Work order →
Filter the listing below, copying every line in which the word "help" appears.

┄┄┄┄┄┄

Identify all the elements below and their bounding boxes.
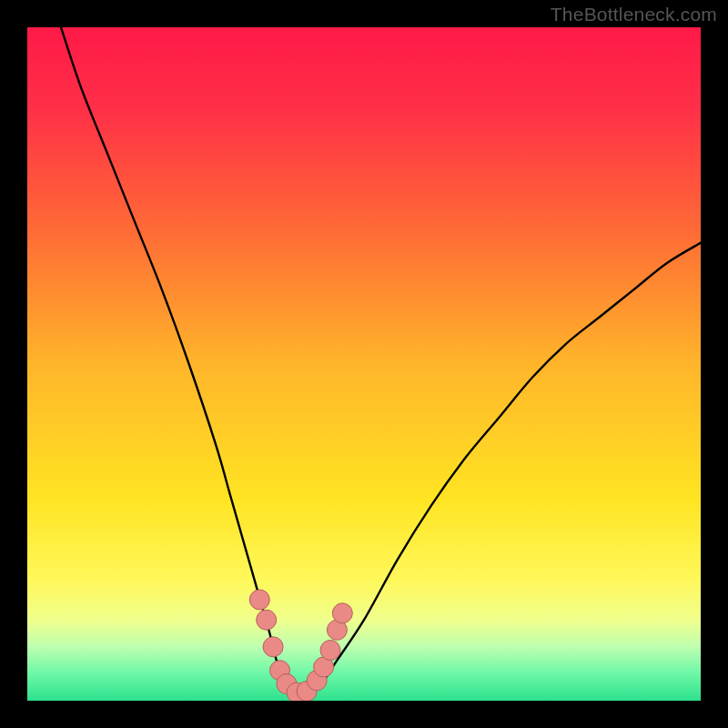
marker-point [257, 610, 277, 630]
marker-point [263, 637, 283, 657]
marker-point [332, 603, 352, 623]
highlight-markers [249, 590, 352, 701]
marker-point [320, 641, 340, 661]
chart-frame: TheBottleneck.com [0, 0, 728, 728]
curve-layer [27, 27, 701, 701]
watermark-text: TheBottleneck.com [551, 4, 717, 25]
bottleneck-curve [61, 27, 701, 695]
marker-point [249, 590, 269, 610]
plot-area [27, 27, 701, 701]
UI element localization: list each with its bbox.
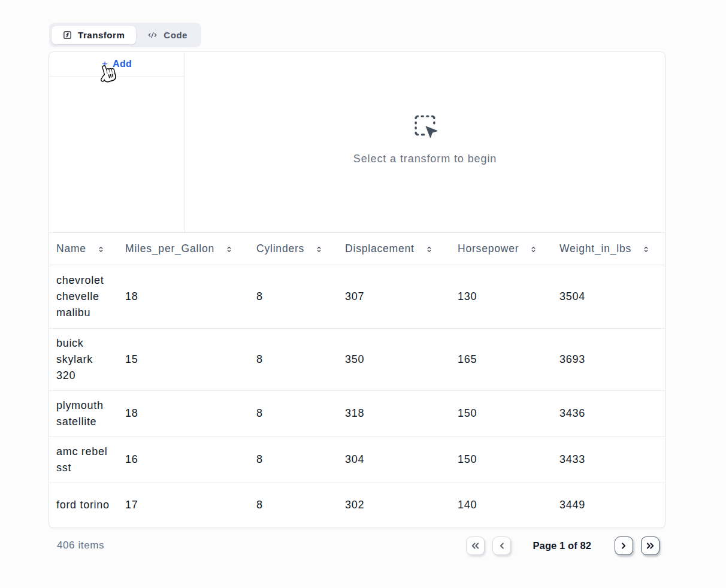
tab-transform-label: Transform — [78, 30, 125, 40]
cell-text: 350 — [345, 353, 364, 365]
tab-code-label: Code — [164, 30, 187, 40]
column-label: Miles_per_Gallon — [125, 243, 214, 255]
transform-empty-state: Select a transform to begin — [185, 52, 665, 232]
square-function-icon — [63, 31, 72, 40]
cell-text: 8 — [256, 453, 263, 465]
column-label: Cylinders — [256, 243, 304, 255]
pagination-controls: Page 1 of 82 — [466, 537, 660, 555]
table-row: plymouth satellite1883181503436 — [49, 390, 665, 437]
cell-value: 165 — [450, 328, 552, 390]
cell-name: chevrolet chevelle malibu — [49, 265, 118, 328]
column-header-name[interactable]: Name — [49, 233, 118, 265]
cell-value: 3449 — [552, 483, 665, 528]
tab-code[interactable]: Code — [136, 26, 199, 44]
cell-value: 16 — [118, 437, 249, 483]
cell-text: 150 — [458, 407, 477, 419]
cell-value: 318 — [338, 390, 450, 437]
cell-value: 150 — [450, 390, 552, 437]
chevrons-up-down-icon — [642, 245, 650, 253]
chevron-left-icon — [496, 540, 507, 551]
column-label: Displacement — [345, 243, 415, 255]
cell-value: 17 — [118, 483, 249, 528]
cell-text: 304 — [345, 453, 364, 465]
prev-page-button[interactable] — [492, 537, 511, 555]
cell-value: 307 — [338, 265, 450, 328]
cell-text: 3693 — [559, 353, 585, 365]
table-row: chevrolet chevelle malibu1883071303504 — [49, 265, 665, 328]
code-icon — [147, 31, 158, 40]
cell-value: 18 — [118, 265, 249, 328]
chevron-right-icon — [618, 540, 630, 551]
cell-value: 140 — [450, 483, 552, 528]
cell-text: plymouth satellite — [56, 398, 111, 430]
table-row: ford torino1783021403449 — [49, 483, 665, 528]
chevrons-up-down-icon — [97, 245, 105, 253]
data-grid: NameMiles_per_GallonCylindersDisplacemen… — [49, 233, 665, 528]
cell-value: 18 — [118, 390, 249, 437]
cell-text: 8 — [256, 407, 263, 419]
view-mode-tabs: Transform Code — [49, 23, 201, 47]
page-status: Page 1 of 82 — [533, 540, 592, 551]
cell-value: 3433 — [552, 437, 665, 483]
tab-transform[interactable]: Transform — [52, 26, 136, 44]
cell-value: 350 — [338, 328, 450, 390]
cell-text: amc rebel sst — [56, 444, 111, 476]
column-header-horsepower[interactable]: Horsepower — [450, 233, 552, 265]
column-header-miles_per_gallon[interactable]: Miles_per_Gallon — [118, 233, 249, 265]
cell-text: buick skylark 320 — [56, 335, 111, 384]
chevrons-up-down-icon — [225, 245, 233, 253]
chevrons-left-icon — [470, 540, 481, 551]
column-label: Horsepower — [458, 243, 519, 255]
cell-value: 130 — [450, 265, 552, 328]
plus-icon: + — [102, 59, 108, 69]
cell-text: 18 — [125, 407, 138, 419]
table-header: NameMiles_per_GallonCylindersDisplacemen… — [49, 233, 665, 265]
cell-value: 150 — [450, 437, 552, 483]
cell-name: ford torino — [49, 483, 118, 528]
cell-text: 307 — [345, 290, 364, 302]
chevrons-up-down-icon — [315, 245, 323, 253]
cell-value: 3693 — [552, 328, 665, 390]
cell-text: 3433 — [559, 453, 585, 465]
table-body: chevrolet chevelle malibu1883071303504bu… — [49, 265, 665, 528]
last-page-button[interactable] — [641, 537, 660, 555]
table-footer: 406 items Page 1 of 82 — [49, 535, 666, 556]
table-row: amc rebel sst1683041503433 — [49, 437, 665, 483]
transform-panel: + Add Select a transform to begin — [49, 51, 666, 528]
cell-text: 8 — [256, 353, 263, 365]
cell-text: 130 — [458, 290, 477, 302]
cell-text: 8 — [256, 499, 263, 511]
transform-builder: + Add Select a transform to begin — [49, 52, 665, 233]
cell-text: 3449 — [559, 499, 585, 511]
cell-text: 165 — [458, 353, 477, 365]
empty-state-message: Select a transform to begin — [353, 153, 497, 165]
cell-value: 15 — [118, 328, 249, 390]
first-page-button[interactable] — [466, 537, 485, 555]
column-header-cylinders[interactable]: Cylinders — [249, 233, 338, 265]
cell-text: 16 — [125, 453, 138, 465]
cell-text: 17 — [125, 499, 138, 511]
cell-text: 3504 — [559, 290, 585, 302]
cell-value: 304 — [338, 437, 450, 483]
data-table: NameMiles_per_GallonCylindersDisplacemen… — [49, 233, 665, 528]
column-header-displacement[interactable]: Displacement — [338, 233, 450, 265]
cell-name: buick skylark 320 — [49, 328, 118, 390]
add-transform-row: + Add — [49, 52, 184, 77]
add-transform-button[interactable]: + Add — [102, 59, 132, 69]
cell-text: 150 — [458, 453, 477, 465]
transform-tool-page: { "colors": { "accent_blue": "#2563eb", … — [0, 0, 726, 588]
cell-text: 15 — [125, 353, 138, 365]
cell-value: 8 — [249, 328, 338, 390]
chevrons-up-down-icon — [425, 245, 433, 253]
cell-text: 18 — [125, 290, 138, 302]
next-page-button[interactable] — [615, 537, 633, 555]
transform-steps-sidebar: + Add — [49, 52, 185, 232]
cell-value: 8 — [249, 483, 338, 528]
cell-value: 8 — [249, 265, 338, 328]
cell-text: chevrolet chevelle malibu — [56, 272, 111, 321]
cell-value: 8 — [249, 437, 338, 483]
cell-name: amc rebel sst — [49, 437, 118, 483]
column-label: Weight_in_lbs — [559, 243, 631, 255]
cell-value: 3504 — [552, 265, 665, 328]
column-header-weight_in_lbs[interactable]: Weight_in_lbs — [552, 233, 665, 265]
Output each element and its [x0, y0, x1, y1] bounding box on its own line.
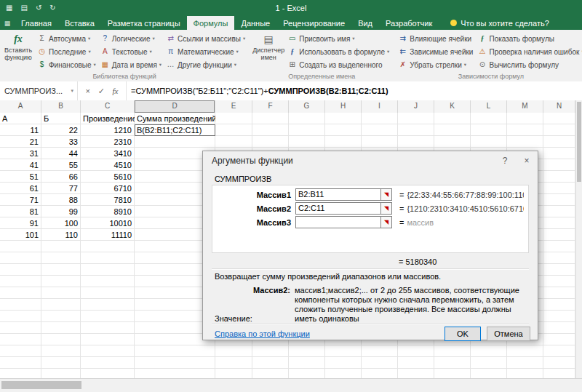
- financial-button[interactable]: $ Финансовые ▾: [35, 58, 98, 71]
- cell-a7[interactable]: 61: [0, 183, 41, 194]
- excel-logo-icon[interactable]: ▦: [6, 4, 12, 12]
- collapse-dialog-icon[interactable]: ◥: [381, 216, 392, 228]
- collapse-dialog-icon[interactable]: ◥: [381, 188, 392, 201]
- vertical-scrollbar-thumb[interactable]: [577, 102, 581, 182]
- trace-dependents-button[interactable]: ⇇ Зависимые ячейки: [396, 45, 475, 58]
- column-header-d[interactable]: D: [135, 100, 215, 113]
- cell-a5[interactable]: 41: [0, 159, 41, 171]
- cell-a8[interactable]: 71: [0, 194, 41, 206]
- show-formulas-button[interactable]: ƒ Показать формулы: [475, 32, 582, 45]
- ok-button[interactable]: OK: [445, 327, 481, 341]
- cell-d2-editing[interactable]: B(B2:B11;C2:C11): [135, 124, 215, 136]
- enter-entry-icon[interactable]: ✓: [98, 87, 105, 96]
- cell-a6[interactable]: 51: [0, 171, 41, 183]
- column-header-b[interactable]: B: [41, 100, 81, 113]
- cell-b4[interactable]: 44: [41, 148, 81, 159]
- datetime-button[interactable]: ▦ Дата и время ▾: [98, 58, 164, 71]
- lookup-reference-button[interactable]: ⇄ Ссылки и массивы ▾: [164, 32, 247, 45]
- column-header-m[interactable]: M: [507, 100, 543, 113]
- cell-a10[interactable]: 91: [0, 217, 41, 229]
- file-menu-icon[interactable]: ▦: [0, 16, 15, 30]
- cell-b6[interactable]: 66: [41, 171, 81, 183]
- horizontal-scrollbar-thumb[interactable]: [1, 381, 81, 389]
- name-manager-button[interactable]: ▤ Диспетчер имен: [252, 31, 285, 61]
- cell-c6[interactable]: 5610: [81, 171, 135, 183]
- cell-a1[interactable]: А: [0, 113, 41, 124]
- more-functions-button[interactable]: … Другие функции ▾: [164, 58, 247, 71]
- name-box[interactable]: СУММПРОИЗ... ▾: [0, 81, 78, 100]
- insert-function-button[interactable]: fx Вставить функцию: [1, 31, 35, 61]
- column-header-g[interactable]: G: [289, 100, 325, 113]
- insert-function-icon[interactable]: fx: [112, 87, 118, 95]
- cell-b5[interactable]: 55: [41, 159, 81, 171]
- column-header-e[interactable]: E: [215, 100, 252, 113]
- trace-precedents-button[interactable]: ⇉ Влияющие ячейки: [396, 32, 475, 45]
- arg1-input[interactable]: B2:B11: [295, 188, 381, 201]
- collapse-dialog-icon[interactable]: ◥: [381, 202, 392, 215]
- arg3-input[interactable]: [295, 216, 381, 228]
- cancel-entry-icon[interactable]: ×: [86, 87, 90, 95]
- arg2-input[interactable]: C2:C11: [295, 202, 381, 215]
- tab-home[interactable]: Главная: [15, 16, 58, 30]
- help-icon[interactable]: ?: [494, 156, 516, 166]
- cell-c11[interactable]: 11110: [81, 229, 135, 241]
- cell-a9[interactable]: 81: [0, 206, 41, 217]
- remove-arrows-button[interactable]: ✗ Убрать стрелки ▾: [396, 58, 475, 71]
- text-functions-button[interactable]: А Текстовые ▾: [98, 45, 164, 58]
- formula-input[interactable]: =СУММПРОИЗВ("Б2:Б11";"C2:C11")+СУММПРОИЗ…: [127, 81, 582, 100]
- redo-icon[interactable]: ↻: [49, 4, 55, 12]
- use-in-formula-button[interactable]: ƒ Использовать в формуле ▾: [285, 45, 391, 58]
- cell-b9[interactable]: 99: [41, 206, 81, 217]
- cell-b10[interactable]: 100: [41, 217, 81, 229]
- column-header-h[interactable]: H: [325, 100, 362, 113]
- tab-review[interactable]: Рецензирование: [276, 16, 351, 30]
- cell-a4[interactable]: 31: [0, 148, 41, 159]
- cell-c5[interactable]: 4510: [81, 159, 135, 171]
- column-header-l[interactable]: L: [471, 100, 507, 113]
- cell-c1[interactable]: Произведение: [81, 113, 135, 124]
- autosum-button[interactable]: Σ Автосумма ▾: [35, 32, 98, 45]
- cell-b3[interactable]: 33: [41, 136, 81, 148]
- math-trig-button[interactable]: π Математические ▾: [164, 45, 247, 58]
- recent-functions-button[interactable]: ◷ Последние ▾: [35, 45, 98, 58]
- tell-me-box[interactable]: Что вы хотите сделать?: [450, 16, 549, 30]
- cancel-button[interactable]: Отмена: [487, 327, 530, 341]
- define-name-button[interactable]: ▭ Присвоить имя ▾: [285, 32, 391, 45]
- evaluate-formula-button[interactable]: ⊙ Вычислить формулу: [475, 58, 582, 71]
- tab-formulas[interactable]: Формулы: [187, 16, 235, 30]
- cell-a11[interactable]: 101: [0, 229, 41, 241]
- tab-developer[interactable]: Разработчик: [379, 16, 439, 30]
- cell-c3[interactable]: 2310: [81, 136, 135, 148]
- column-header-c[interactable]: C: [81, 100, 135, 113]
- cell-a3[interactable]: 21: [0, 136, 41, 148]
- help-link[interactable]: Справка по этой функции: [215, 329, 310, 338]
- tab-insert[interactable]: Вставка: [58, 16, 101, 30]
- cell-b7[interactable]: 77: [41, 183, 81, 194]
- error-checking-button[interactable]: ⚠ Проверка наличия ошибок ▾: [475, 45, 582, 58]
- cell-c2[interactable]: 1210: [81, 124, 135, 136]
- cell-c7[interactable]: 6710: [81, 183, 135, 194]
- column-header-k[interactable]: K: [434, 100, 471, 113]
- cell-c10[interactable]: 10010: [81, 217, 135, 229]
- cell-c8[interactable]: 7810: [81, 194, 135, 206]
- save-icon[interactable]: ▤: [20, 4, 27, 12]
- create-from-selection-button[interactable]: ⊞ Создать из выделенного: [285, 58, 391, 71]
- cell-b8[interactable]: 88: [41, 194, 81, 206]
- cell-a2[interactable]: 11: [0, 124, 41, 136]
- logical-button[interactable]: ? Логические ▾: [98, 32, 164, 45]
- cell-c4[interactable]: 3410: [81, 148, 135, 159]
- tab-data[interactable]: Данные: [234, 16, 276, 30]
- cell-b1[interactable]: Б: [41, 113, 81, 124]
- vertical-scrollbar[interactable]: [575, 100, 582, 379]
- column-header-f[interactable]: F: [252, 100, 289, 113]
- cell-b11[interactable]: 110: [41, 229, 81, 241]
- close-icon[interactable]: ×: [516, 156, 538, 166]
- undo-icon[interactable]: ↺: [36, 4, 41, 12]
- horizontal-scrollbar[interactable]: [0, 378, 582, 392]
- column-header-a[interactable]: A: [0, 100, 41, 113]
- column-header-j[interactable]: J: [398, 100, 434, 113]
- dialog-titlebar[interactable]: Аргументы функции ? ×: [203, 151, 538, 170]
- cell-c9[interactable]: 8910: [81, 206, 135, 217]
- tab-page-layout[interactable]: Разметка страницы: [101, 16, 187, 30]
- cell-d1[interactable]: Сумма произведений: [135, 113, 215, 124]
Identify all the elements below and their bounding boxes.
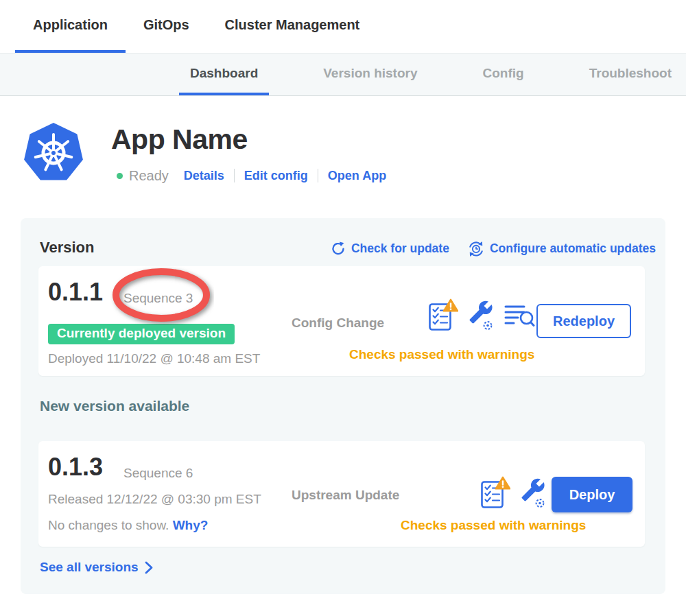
current-version-number: 0.1.1 bbox=[48, 279, 103, 306]
why-link[interactable]: Why? bbox=[173, 518, 209, 532]
tab-version-history[interactable]: Version history bbox=[312, 54, 428, 95]
deployed-timestamp: Deployed 11/10/22 @ 10:48 am EST bbox=[48, 351, 260, 366]
deploy-button[interactable]: Deploy bbox=[552, 477, 632, 512]
available-version-card: 0.1.3 Sequence 6 Released 12/12/22 @ 03:… bbox=[38, 441, 645, 547]
currently-deployed-badge: Currently deployed version bbox=[48, 324, 235, 344]
config-wrench-icon[interactable] bbox=[467, 299, 495, 331]
refresh-icon bbox=[331, 241, 346, 257]
clock-refresh-icon bbox=[468, 240, 484, 257]
version-actions: Check for update Configure automatic upd… bbox=[331, 240, 656, 257]
tab-application[interactable]: Application bbox=[15, 0, 126, 53]
kubernetes-logo-icon bbox=[23, 121, 84, 184]
chevron-right-icon bbox=[145, 561, 154, 574]
see-all-versions-link[interactable]: See all versions bbox=[40, 560, 154, 575]
configure-automatic-updates-link[interactable]: Configure automatic updates bbox=[468, 240, 656, 257]
no-changes-text: No changes to show. bbox=[48, 518, 169, 532]
tab-application-label: Application bbox=[33, 17, 108, 33]
app-status-row: Ready Details Edit config Open App bbox=[117, 166, 386, 185]
configure-automatic-updates-label: Configure automatic updates bbox=[490, 241, 656, 256]
current-version-card: 0.1.1 Sequence 3 Currently deployed vers… bbox=[38, 266, 645, 376]
current-version-sequence: Sequence 3 bbox=[123, 291, 193, 306]
config-wrench-icon[interactable] bbox=[519, 477, 547, 508]
tab-dashboard-label: Dashboard bbox=[190, 66, 258, 81]
top-nav: Application GitOps Cluster Management bbox=[0, 0, 686, 54]
app-sub-nav: Dashboard Version history Config Trouble… bbox=[0, 54, 686, 96]
available-version-sequence: Sequence 6 bbox=[123, 466, 193, 481]
version-section: Version Check for update Configure autom… bbox=[21, 218, 665, 594]
admin-console-screen: Application GitOps Cluster Management Da… bbox=[0, 0, 686, 616]
new-version-heading: New version available bbox=[40, 398, 189, 414]
available-checks-status: Checks passed with warnings bbox=[401, 518, 586, 533]
details-link[interactable]: Details bbox=[184, 169, 224, 183]
divider bbox=[234, 169, 235, 182]
version-section-title: Version bbox=[40, 239, 94, 257]
preflight-checks-warning-icon[interactable] bbox=[480, 475, 510, 509]
tab-cluster-management[interactable]: Cluster Management bbox=[207, 0, 378, 53]
current-version-icons bbox=[428, 298, 535, 331]
see-all-versions-label: See all versions bbox=[40, 560, 139, 575]
tab-config-label: Config bbox=[483, 66, 524, 81]
available-version-source: Upstream Update bbox=[292, 488, 399, 503]
released-timestamp: Released 12/12/22 @ 03:30 pm EST bbox=[48, 492, 261, 507]
view-files-icon[interactable] bbox=[504, 301, 535, 329]
preflight-checks-warning-icon[interactable] bbox=[428, 298, 458, 331]
tab-config[interactable]: Config bbox=[472, 54, 535, 95]
status-dot bbox=[117, 173, 123, 179]
divider bbox=[318, 169, 318, 182]
current-checks-status: Checks passed with warnings bbox=[349, 347, 534, 362]
tab-gitops-label: GitOps bbox=[143, 17, 189, 33]
changes-note: No changes to show. Why? bbox=[48, 518, 208, 533]
tab-version-history-label: Version history bbox=[323, 66, 417, 81]
tab-gitops[interactable]: GitOps bbox=[126, 0, 207, 53]
tab-dashboard[interactable]: Dashboard bbox=[179, 54, 269, 95]
tab-troubleshoot-label: Troubleshoot bbox=[589, 66, 672, 81]
check-for-update-link[interactable]: Check for update bbox=[331, 240, 449, 257]
edit-config-link[interactable]: Edit config bbox=[244, 169, 308, 183]
redeploy-button[interactable]: Redeploy bbox=[536, 304, 631, 338]
tab-cluster-management-label: Cluster Management bbox=[225, 17, 360, 33]
open-app-link[interactable]: Open App bbox=[328, 169, 386, 183]
status-badge: Ready bbox=[129, 168, 169, 184]
check-for-update-label: Check for update bbox=[351, 241, 449, 256]
available-version-number: 0.1.3 bbox=[48, 453, 103, 481]
page-title: App Name bbox=[111, 123, 248, 156]
tab-troubleshoot[interactable]: Troubleshoot bbox=[578, 54, 683, 95]
current-version-source: Config Change bbox=[292, 316, 384, 331]
available-version-icons bbox=[480, 475, 547, 509]
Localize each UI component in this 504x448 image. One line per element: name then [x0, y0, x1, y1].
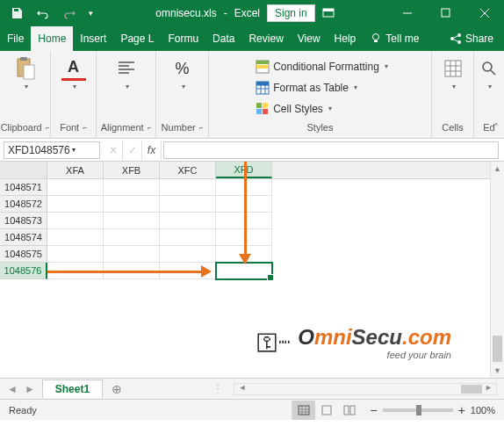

┄┄┄┄┄┄

Answer section →
- help-icon[interactable]: ?: [494, 156, 516, 166]
- help-link[interactable]: Справка по этой функции: [215, 329, 310, 338]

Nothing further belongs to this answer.